As we watch California struggle with a budget deficit larger than the entire Iranian government’s budget, it’s worth exploring how the state got there. The biggest contributing factor: a staggering collapse in educational productivity.


In 1974–75, California spent $1,373 per pupil on k‑12 public schooling. By 2006-07, it was spending $10,937. Adjusting the earlier figure for inflation (to $5,286 in 2007 dollars), that still represents a more than doubling in real spending per pupil.


Of course, if California public schools had doubled student achievement and eliminated dropouts, that might justify their staggering increase in cost. They haven’t. On the most reliable available measure of state academic achievement trends, the NAEP, California public school students have seen their scores go up by about 0.2% per year at the 4th and 8th grades since state-level data became available in 1990. In other words, the state’s scores have barely budged from the low position they have long occupied. As a 2005 RAND paper observes:

California placed 48th out of 50 states on the average NAEP score across all tests, just above Louisiana and Mississippi… California’s low scores cannot be accounted for by the high percentage of minority students. California’s scores for students from families with similar characteristics are the lowest in the nation: It ranks 47th out of 47 states when we compare scores for these students.

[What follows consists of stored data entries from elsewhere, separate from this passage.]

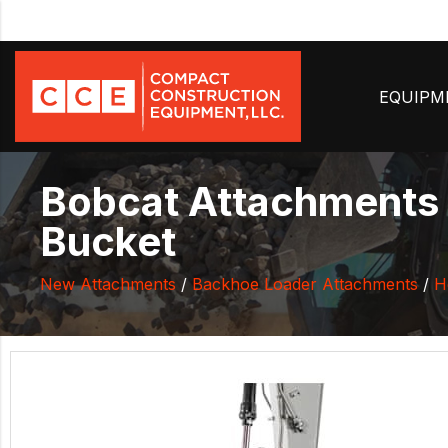
EQUIP
Bobcat Attachments 
Bucket
New Attachments
/
Backhoe Loader Attachments
/
H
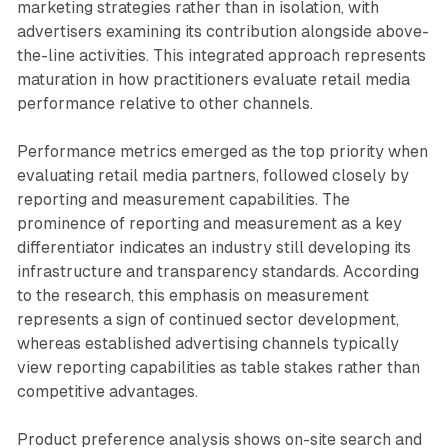
marketing strategies rather than in isolation, with
advertisers examining its contribution alongside above-
the-line activities. This integrated approach represents
maturation in how practitioners evaluate retail media
performance relative to other channels.
Performance metrics emerged as the top priority when
evaluating retail media partners, followed closely by
reporting and measurement capabilities. The
prominence of reporting and measurement as a key
differentiator indicates an industry still developing its
infrastructure and transparency standards. According
to the research, this emphasis on measurement
represents a sign of continued sector development,
whereas established advertising channels typically
view reporting capabilities as table stakes rather than
competitive advantages.
Product preference analysis shows on-site search and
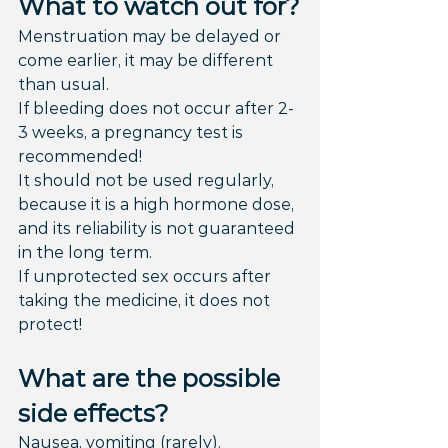
What to watch out for?
Menstruation may be delayed or 
come earlier, it may be different 
than usual.
If bleeding does not occur after 2-
3 weeks, a pregnancy test is 
recommended!
It should not be used regularly, 
because it is a high hormone dose, 
and its reliability is not guaranteed 
in the long term.
If unprotected sex occurs after 
taking the medicine, it does not 
protect!
What are the possible 
side effects?
Nausea, vomiting (rarely).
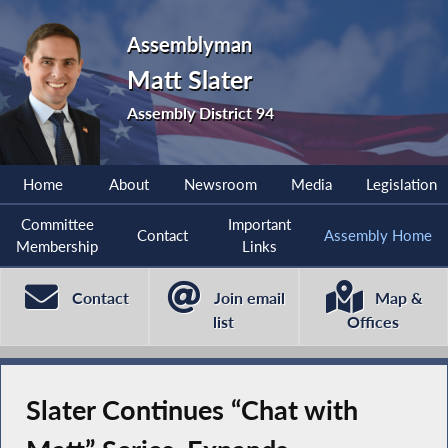
Assemblyman
Matt Slater
Assembly District 94
Home
About
Newsroom
Media
Legislation
Committee
Important
Contact
Assembly Home
Membership
Links
Contact
Join email
Map &
list
Offices
Slater Continues “Chat with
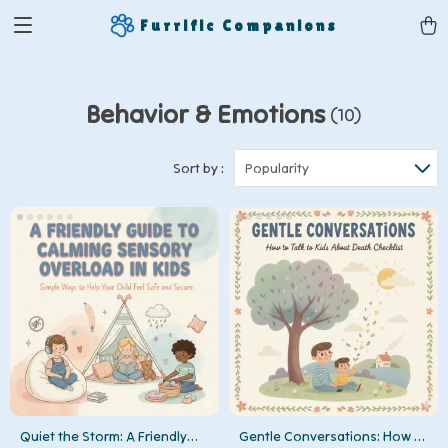
Furrific Companions
Behavior & Emotions
(10)
Sort by :
Popularity
Quiet the Storm: A Friendly
Gentle Conversations: How to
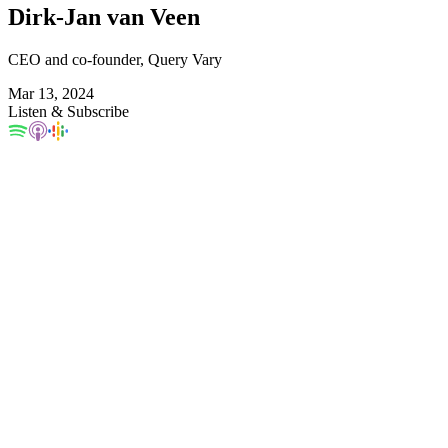
Dirk-Jan van Veen
CEO and co-founder, Query Vary
Mar 13, 2024
Listen & Subscribe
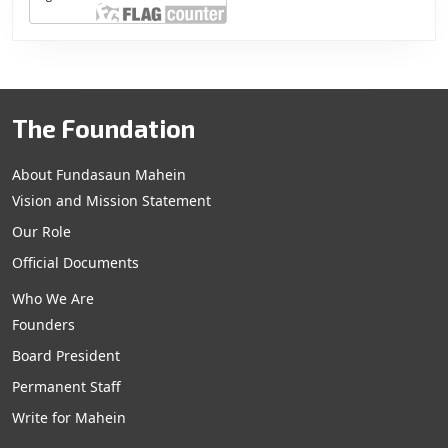
The Foundation
About Fundasaun Mahein
Vision and Mission Statement
Our Role
Official Documents
Who We Are
Founders
Board President
Permanent Staff
Write for Mahein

California is in budgetary hell because of a massive collapse in the productivity of its public schools. If the public schools had just maintained the productivity level they enjoyed in 1974–75, taxpayers would now be saving $36 billion annually. That’s $10 billion more than the deficit the state is currently facing.


It’s not hard to understand why: public schooling is a monopoly. There is no field within the free enterprise sector of the economy that has had a similarly horrendous productivity collapse over the past 35 years.


California can work its way back to fiscal sanity, and jump-start educational improvement, by encouraging entrepreneurship in education via k‑12 education tax credits like this one.